Data START
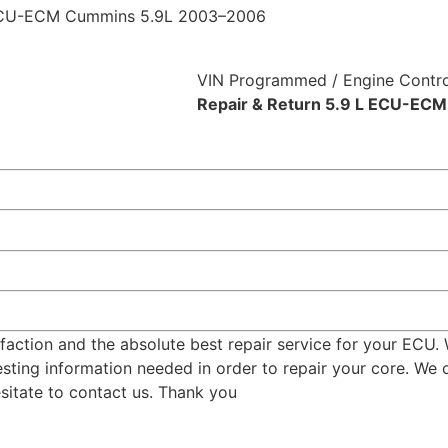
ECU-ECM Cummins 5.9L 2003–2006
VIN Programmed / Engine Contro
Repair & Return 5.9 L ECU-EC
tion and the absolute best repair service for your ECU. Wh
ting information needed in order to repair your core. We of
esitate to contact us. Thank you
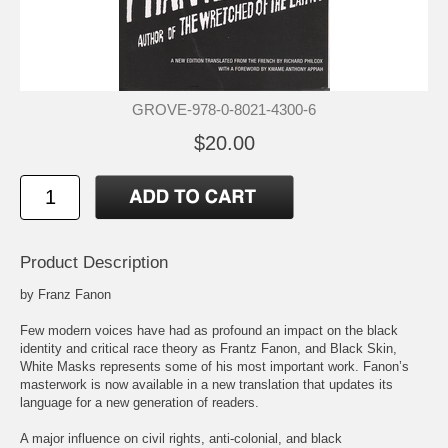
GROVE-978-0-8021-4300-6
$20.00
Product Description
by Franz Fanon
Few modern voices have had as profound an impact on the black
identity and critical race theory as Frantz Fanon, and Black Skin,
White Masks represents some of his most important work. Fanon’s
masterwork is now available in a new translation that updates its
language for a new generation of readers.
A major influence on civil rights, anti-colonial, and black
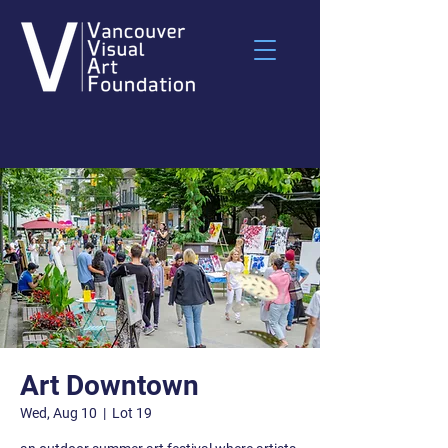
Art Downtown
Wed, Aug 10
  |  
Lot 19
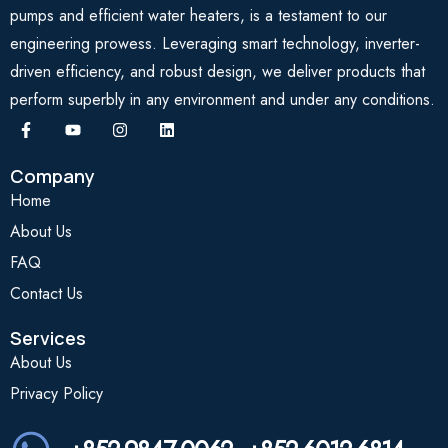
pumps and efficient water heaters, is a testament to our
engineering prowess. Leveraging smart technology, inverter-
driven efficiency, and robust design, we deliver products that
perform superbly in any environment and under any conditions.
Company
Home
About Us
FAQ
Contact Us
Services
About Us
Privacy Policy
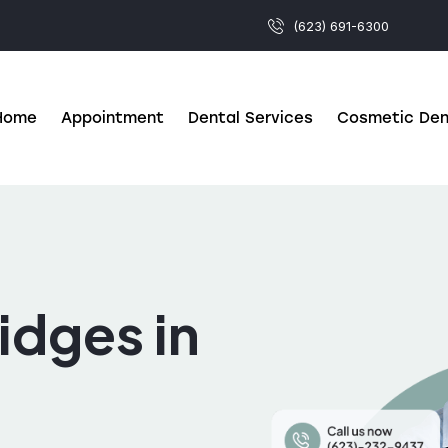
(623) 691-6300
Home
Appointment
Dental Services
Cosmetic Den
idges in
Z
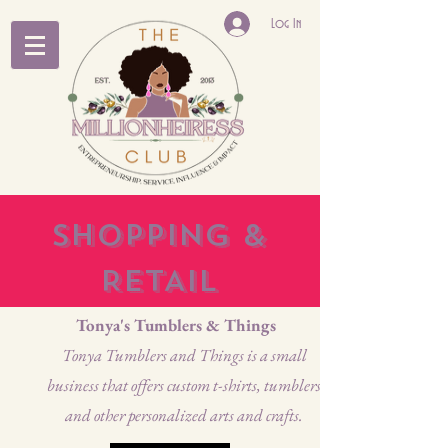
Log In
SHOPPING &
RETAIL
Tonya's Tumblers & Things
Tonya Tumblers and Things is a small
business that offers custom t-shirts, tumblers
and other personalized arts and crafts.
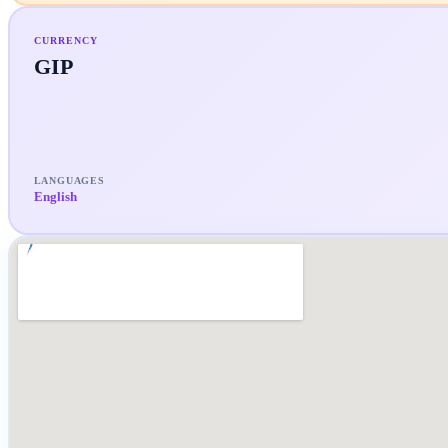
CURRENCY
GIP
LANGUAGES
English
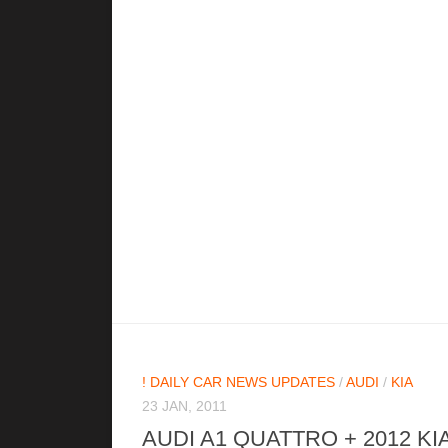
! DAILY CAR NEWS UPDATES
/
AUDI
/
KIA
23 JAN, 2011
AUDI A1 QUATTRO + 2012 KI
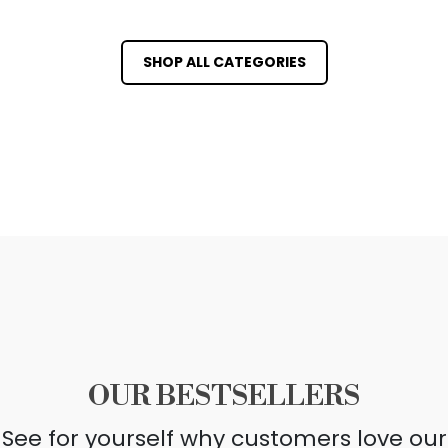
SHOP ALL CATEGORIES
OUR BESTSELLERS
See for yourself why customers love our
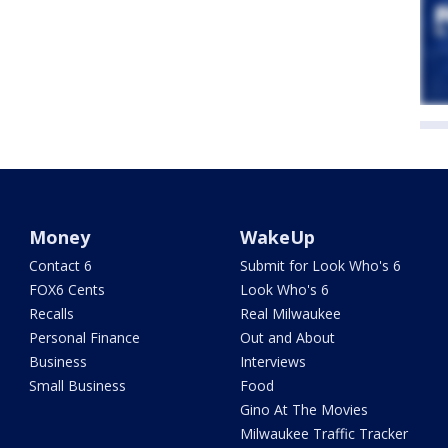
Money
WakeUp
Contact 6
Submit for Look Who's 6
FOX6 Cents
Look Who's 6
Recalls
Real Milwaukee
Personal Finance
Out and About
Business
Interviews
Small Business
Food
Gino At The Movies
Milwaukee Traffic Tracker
Data END
Copy the data above line for line, skipping every picture.

Problem solution:
ECU-ECM Cummins 5.9L 2003–2006
VIN Programmed / Engine Contro
Repair & Return 5.9 L ECU-EC
tion and the absolute best repair service for your ECU. Wh
ting information needed in order to repair your core. We of
esitate to contact us. Thank you
GROVE-978-0-8021-4300-6
$20.00
Product Description
by Franz Fanon
Few modern voices have had as profound an impact on the black
identity and critical race theory as Frantz Fanon, and Black Skin,
White Masks represents some of his most important work. Fanon’s
masterwork is now available in a new translation that updates its
language for a new generation of readers.
A major influence on civil rights, anti-colonial, and black
Art Downtown
Wed, Aug 10
  |  
Lot 19
pumps and efficient water heaters, is a testament to our
engineering prowess. Leveraging smart technology, inverter-
driven efficiency, and robust design, we deliver products that
perform superbly in any environment and under any conditions.
Company
Home
About Us
FAQ
Contact Us
Services
About Us
Privacy Policy
(623) 691-6300
Home
Appointment
Dental Services
Cosmetic Den
idges in
Z
Log In
SHOPPING &
RETAIL
Tonya's Tumblers & Things
Tonya Tumblers and Things is a small
business that offers custom t-shirts, tumblers
and other personalized arts and crafts.
CURRENCY
GIP
LANGUAGES
English
! DAILY CAR NEWS UPDATES
/
AUDI
/
KIA
23 JAN, 2011
AUDI A1 QUATTRO + 2012 KI
SHOP ALL CATEGORIES
OUR BESTSELLERS
See for yourself why customers love our
Money
WakeUp
Contact 6
Submit for Look Who's 6
FOX6 Cents
Look Who's 6
Recalls
Real Milwaukee
Personal Finance
Out and About
Business
Interviews
Small Business
Food
Gino At The Movies
Milwaukee Traffic Tracker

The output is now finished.